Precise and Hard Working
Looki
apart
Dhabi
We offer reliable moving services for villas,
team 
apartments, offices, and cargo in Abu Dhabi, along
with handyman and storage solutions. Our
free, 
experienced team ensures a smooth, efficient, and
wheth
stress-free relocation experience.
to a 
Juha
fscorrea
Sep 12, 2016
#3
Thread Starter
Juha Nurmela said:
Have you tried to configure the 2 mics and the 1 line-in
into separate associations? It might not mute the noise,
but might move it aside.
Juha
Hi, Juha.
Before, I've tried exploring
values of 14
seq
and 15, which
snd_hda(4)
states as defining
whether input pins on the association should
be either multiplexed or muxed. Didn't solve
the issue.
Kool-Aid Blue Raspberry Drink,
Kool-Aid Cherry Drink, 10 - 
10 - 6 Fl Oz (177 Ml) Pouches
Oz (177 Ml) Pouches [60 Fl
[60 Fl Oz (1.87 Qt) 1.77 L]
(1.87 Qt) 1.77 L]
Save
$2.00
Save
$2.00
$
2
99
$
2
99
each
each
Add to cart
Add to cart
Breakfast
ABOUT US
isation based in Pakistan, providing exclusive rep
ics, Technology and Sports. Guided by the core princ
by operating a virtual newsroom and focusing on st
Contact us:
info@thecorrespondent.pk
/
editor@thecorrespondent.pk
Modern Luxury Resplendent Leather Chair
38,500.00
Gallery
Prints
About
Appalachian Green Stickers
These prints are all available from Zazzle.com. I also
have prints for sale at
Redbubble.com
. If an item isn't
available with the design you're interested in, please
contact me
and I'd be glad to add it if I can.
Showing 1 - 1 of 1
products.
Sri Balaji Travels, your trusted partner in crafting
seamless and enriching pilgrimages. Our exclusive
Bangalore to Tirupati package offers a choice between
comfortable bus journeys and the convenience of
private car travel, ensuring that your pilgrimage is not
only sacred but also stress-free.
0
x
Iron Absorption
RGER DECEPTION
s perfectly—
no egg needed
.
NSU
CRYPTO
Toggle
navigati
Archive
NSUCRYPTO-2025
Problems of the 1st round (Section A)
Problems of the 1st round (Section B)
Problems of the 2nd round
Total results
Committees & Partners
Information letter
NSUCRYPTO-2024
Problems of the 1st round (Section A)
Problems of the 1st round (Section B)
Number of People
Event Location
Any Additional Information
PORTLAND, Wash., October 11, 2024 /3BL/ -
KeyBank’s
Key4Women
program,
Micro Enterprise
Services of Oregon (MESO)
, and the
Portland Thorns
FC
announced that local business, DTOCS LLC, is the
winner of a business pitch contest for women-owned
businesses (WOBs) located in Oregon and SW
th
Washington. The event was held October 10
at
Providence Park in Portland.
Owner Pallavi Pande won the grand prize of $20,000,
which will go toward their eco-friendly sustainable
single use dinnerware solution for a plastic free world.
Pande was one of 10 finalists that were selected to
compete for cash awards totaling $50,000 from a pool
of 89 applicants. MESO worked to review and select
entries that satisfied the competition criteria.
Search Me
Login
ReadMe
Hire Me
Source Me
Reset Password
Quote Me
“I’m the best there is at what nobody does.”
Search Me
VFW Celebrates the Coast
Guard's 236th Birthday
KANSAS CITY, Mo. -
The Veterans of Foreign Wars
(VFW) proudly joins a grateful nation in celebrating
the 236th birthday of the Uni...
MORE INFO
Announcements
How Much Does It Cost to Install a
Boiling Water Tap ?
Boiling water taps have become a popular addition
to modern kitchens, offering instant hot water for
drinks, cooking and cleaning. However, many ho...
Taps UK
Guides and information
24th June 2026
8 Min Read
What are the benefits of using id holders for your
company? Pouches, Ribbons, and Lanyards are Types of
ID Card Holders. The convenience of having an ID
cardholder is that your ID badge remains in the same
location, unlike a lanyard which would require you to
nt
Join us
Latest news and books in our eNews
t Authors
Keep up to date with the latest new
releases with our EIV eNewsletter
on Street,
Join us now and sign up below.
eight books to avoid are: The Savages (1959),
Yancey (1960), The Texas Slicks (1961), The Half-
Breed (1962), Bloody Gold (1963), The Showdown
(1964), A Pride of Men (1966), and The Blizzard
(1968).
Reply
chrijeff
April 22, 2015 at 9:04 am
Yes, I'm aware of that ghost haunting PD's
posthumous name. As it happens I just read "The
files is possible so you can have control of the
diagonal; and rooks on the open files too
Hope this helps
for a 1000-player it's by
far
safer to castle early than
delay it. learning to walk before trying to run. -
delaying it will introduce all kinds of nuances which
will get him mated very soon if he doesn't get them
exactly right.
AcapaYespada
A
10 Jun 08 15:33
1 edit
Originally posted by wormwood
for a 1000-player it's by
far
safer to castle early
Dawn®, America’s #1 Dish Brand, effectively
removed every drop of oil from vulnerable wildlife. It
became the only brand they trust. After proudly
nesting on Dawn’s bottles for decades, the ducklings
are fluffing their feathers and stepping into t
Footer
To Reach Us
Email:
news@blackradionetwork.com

> TASK GOAL:
Working from the material above, retype exactly the lines from the one with "Problems of the 2nd round" through the one with "compete for cash", both included, and only those lines.

> OUTPUT FOR THIS EXERCISE:
Problems of the 2nd round
Total results
Committees & Partners
Information letter
NSUCRYPTO-2024
Problems of the 1st round (Section A)
Problems of the 1st round (Section B)
Number of People
Event Location
Any Additional Information
PORTLAND, Wash., October 11, 2024 /3BL/ -
KeyBank’s
Key4Women
program,
Micro Enterprise
Services of Oregon (MESO)
, and the
Portland Thorns
FC
announced that local business, DTOCS LLC, is the
winner of a business pitch contest for women-owned
businesses (WOBs) located in Oregon and SW
th
Washington. The event was held October 10
at
Providence Park in Portland.
Owner Pallavi Pande won the grand prize of $20,000,
which will go toward their eco-friendly sustainable
single use dinnerware solution for a plastic free world.
Pande was one of 10 finalists that were selected to
compete for cash awards totaling $50,000 from a pool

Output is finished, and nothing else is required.